Germany depends on coal, which produces high levels of CO2 and other greenhouse gases, for 38 percent of its power needs.

Below are details of utilities and their coal plants:

RWE

RWE produces most of its electricity from brown coal, also called lignite. In Germany, it has lignite-powered plants with 10.3 gigawatts (GW) capacity and 3 GW of hard coal plants.

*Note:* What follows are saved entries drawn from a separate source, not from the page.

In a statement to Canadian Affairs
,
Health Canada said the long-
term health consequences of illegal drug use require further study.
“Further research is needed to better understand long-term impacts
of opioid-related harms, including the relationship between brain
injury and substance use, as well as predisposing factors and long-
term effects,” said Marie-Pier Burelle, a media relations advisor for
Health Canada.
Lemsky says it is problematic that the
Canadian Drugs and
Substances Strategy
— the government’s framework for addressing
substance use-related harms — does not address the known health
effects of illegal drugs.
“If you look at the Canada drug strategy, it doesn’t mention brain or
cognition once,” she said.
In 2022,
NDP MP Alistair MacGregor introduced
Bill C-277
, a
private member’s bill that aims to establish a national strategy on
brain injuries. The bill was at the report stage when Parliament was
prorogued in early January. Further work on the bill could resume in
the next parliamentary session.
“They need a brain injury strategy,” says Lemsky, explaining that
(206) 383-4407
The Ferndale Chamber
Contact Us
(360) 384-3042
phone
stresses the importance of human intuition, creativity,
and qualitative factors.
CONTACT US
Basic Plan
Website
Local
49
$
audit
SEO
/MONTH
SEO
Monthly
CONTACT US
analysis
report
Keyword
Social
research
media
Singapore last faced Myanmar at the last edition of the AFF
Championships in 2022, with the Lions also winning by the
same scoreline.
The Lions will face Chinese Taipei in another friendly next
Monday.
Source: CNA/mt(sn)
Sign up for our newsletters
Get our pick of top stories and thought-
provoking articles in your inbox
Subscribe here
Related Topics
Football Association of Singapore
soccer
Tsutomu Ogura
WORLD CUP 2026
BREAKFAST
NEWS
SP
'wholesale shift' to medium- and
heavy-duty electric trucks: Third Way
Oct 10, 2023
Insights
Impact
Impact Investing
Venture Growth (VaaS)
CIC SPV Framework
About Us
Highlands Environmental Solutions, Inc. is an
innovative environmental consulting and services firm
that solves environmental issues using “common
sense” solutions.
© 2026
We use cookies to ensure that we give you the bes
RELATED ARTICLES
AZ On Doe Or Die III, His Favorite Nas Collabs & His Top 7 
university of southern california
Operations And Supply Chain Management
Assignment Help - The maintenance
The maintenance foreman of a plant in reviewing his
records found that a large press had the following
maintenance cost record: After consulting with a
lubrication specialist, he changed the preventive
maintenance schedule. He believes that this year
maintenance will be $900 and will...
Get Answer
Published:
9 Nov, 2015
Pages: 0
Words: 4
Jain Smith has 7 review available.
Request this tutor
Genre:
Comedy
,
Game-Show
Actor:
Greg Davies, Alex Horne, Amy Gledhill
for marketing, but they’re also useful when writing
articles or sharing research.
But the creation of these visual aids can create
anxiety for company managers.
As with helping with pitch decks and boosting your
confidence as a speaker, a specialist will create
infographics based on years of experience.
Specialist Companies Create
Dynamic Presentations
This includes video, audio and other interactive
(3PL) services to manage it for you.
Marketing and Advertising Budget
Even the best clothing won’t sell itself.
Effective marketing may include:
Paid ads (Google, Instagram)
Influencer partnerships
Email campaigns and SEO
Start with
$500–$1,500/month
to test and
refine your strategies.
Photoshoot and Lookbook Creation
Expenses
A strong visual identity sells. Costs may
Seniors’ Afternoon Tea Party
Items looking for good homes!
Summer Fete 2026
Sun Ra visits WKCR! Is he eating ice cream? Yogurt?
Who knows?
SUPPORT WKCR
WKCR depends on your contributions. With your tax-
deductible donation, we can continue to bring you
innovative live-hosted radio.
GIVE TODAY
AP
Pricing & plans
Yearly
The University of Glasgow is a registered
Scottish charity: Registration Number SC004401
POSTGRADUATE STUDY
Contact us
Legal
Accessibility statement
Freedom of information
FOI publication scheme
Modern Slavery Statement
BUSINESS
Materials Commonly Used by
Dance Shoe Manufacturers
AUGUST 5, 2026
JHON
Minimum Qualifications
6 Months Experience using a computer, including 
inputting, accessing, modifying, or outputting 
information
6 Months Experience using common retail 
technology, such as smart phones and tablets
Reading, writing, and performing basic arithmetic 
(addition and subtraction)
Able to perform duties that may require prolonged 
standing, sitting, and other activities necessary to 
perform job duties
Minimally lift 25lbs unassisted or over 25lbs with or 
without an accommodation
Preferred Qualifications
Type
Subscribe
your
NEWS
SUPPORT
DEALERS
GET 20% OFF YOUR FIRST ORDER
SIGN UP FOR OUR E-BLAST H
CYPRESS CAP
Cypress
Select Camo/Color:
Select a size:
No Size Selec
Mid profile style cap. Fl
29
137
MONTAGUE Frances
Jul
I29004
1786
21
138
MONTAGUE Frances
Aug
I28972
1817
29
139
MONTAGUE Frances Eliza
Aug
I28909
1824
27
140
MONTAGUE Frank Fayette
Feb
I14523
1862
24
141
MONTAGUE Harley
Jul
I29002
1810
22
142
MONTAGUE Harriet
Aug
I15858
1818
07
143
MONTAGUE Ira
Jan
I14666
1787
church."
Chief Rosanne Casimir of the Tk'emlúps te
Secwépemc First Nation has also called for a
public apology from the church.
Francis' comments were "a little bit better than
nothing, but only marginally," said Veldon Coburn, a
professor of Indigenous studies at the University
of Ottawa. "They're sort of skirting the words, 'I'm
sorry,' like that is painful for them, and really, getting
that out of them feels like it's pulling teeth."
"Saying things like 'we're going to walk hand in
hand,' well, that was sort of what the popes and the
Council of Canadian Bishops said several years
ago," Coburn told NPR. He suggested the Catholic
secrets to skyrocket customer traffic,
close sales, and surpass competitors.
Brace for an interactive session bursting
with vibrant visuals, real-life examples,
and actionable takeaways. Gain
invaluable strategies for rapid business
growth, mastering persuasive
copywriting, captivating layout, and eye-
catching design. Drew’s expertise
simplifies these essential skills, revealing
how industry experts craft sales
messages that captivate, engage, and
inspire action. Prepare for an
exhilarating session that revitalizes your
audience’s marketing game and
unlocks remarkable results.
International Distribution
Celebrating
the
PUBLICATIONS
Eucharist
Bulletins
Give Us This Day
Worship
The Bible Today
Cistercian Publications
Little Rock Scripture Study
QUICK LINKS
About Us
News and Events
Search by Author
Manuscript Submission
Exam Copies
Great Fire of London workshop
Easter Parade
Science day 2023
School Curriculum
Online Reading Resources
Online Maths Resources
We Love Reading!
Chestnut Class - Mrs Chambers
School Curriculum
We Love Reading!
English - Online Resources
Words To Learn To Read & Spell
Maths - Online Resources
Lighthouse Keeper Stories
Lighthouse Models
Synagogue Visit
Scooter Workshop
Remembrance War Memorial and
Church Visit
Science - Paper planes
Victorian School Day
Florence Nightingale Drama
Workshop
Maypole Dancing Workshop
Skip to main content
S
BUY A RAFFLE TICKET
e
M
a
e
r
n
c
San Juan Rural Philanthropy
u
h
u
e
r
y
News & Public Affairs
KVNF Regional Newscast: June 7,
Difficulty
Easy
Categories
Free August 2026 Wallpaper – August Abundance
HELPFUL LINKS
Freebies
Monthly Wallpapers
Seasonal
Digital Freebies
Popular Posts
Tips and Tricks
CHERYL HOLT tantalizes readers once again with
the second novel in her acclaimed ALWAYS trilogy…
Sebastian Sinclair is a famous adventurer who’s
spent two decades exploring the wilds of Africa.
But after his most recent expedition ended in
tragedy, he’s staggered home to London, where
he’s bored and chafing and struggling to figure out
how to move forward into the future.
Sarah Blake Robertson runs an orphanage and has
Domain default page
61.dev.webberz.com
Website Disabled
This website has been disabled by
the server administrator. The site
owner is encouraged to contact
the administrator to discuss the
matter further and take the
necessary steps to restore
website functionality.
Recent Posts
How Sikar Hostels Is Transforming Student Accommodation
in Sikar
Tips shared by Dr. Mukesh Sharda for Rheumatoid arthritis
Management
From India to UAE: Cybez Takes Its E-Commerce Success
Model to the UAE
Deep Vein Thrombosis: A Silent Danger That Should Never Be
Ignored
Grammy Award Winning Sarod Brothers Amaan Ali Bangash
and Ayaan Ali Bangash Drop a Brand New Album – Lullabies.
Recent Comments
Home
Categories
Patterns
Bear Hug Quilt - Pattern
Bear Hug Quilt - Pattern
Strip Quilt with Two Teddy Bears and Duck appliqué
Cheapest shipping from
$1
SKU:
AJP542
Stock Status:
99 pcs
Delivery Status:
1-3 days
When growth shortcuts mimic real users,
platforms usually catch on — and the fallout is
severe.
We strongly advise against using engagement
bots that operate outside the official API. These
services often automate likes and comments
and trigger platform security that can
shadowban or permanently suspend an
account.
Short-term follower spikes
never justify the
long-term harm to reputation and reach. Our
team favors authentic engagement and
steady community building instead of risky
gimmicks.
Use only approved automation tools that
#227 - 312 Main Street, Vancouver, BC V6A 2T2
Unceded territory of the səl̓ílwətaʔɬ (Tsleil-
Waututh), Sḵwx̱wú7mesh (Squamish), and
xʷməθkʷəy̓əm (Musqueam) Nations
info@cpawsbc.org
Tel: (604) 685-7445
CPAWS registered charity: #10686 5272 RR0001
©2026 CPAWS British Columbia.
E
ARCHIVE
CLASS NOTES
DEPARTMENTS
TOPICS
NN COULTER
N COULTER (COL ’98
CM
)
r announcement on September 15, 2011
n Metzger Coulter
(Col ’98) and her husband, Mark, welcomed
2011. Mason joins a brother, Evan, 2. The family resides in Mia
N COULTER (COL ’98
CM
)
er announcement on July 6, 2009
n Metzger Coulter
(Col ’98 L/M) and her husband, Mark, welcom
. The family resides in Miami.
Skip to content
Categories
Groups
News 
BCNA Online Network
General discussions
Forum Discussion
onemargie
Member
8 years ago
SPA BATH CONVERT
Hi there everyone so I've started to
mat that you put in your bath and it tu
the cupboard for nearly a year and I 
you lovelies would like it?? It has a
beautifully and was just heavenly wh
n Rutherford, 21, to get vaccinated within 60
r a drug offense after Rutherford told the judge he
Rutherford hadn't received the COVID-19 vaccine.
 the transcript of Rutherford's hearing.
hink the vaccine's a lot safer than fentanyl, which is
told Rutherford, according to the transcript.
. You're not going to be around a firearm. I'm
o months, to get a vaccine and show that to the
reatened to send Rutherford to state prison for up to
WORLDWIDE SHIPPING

Lignite is mined and burned for power at locations such as Hambach, Garzweiler and Inden.

UNIPER

Uniper operates 3.8 GW of coal-fired capacity out of a total 10.6 GW of its capacity in Germany. Its 1.5 billion euro ($1.7 billion) Datteln 4 coal power plant has yet to start up 10 years after construction began due to protests from environmentalists.

STEAG

Essen-based Steag has seven coal-fired power plants with 5 GW capacity in western Germany. It retired 2.5 GW in 2017.

EnBW

After an early focus on moving to renewable energy, southwestern utility EnBW has 4.2 GW of coal generation capacity left, out of a total portfolio of 13 GW.

VATTENFALL [VATN.UL]

The German arm of Sweden's Vattenfall sold its eastern German mining and power station operations to a Czech consortium led by EPH and finance investor PPF. It still runs a 3 billion euro coal power station in Hamburg Moorburg that started up in 2015 after years of delay.

LAUSITZ ENERGIE (LEAG)

LEAG operates the former Vattenfall brown coal-fired plants with 8 GW of capacity in the Lusatia region, employing 8,000 people in mining and power plants.

E.ON

E.ON has almost no coal-burning capacity, having turned its focus to customer services and renewable energy.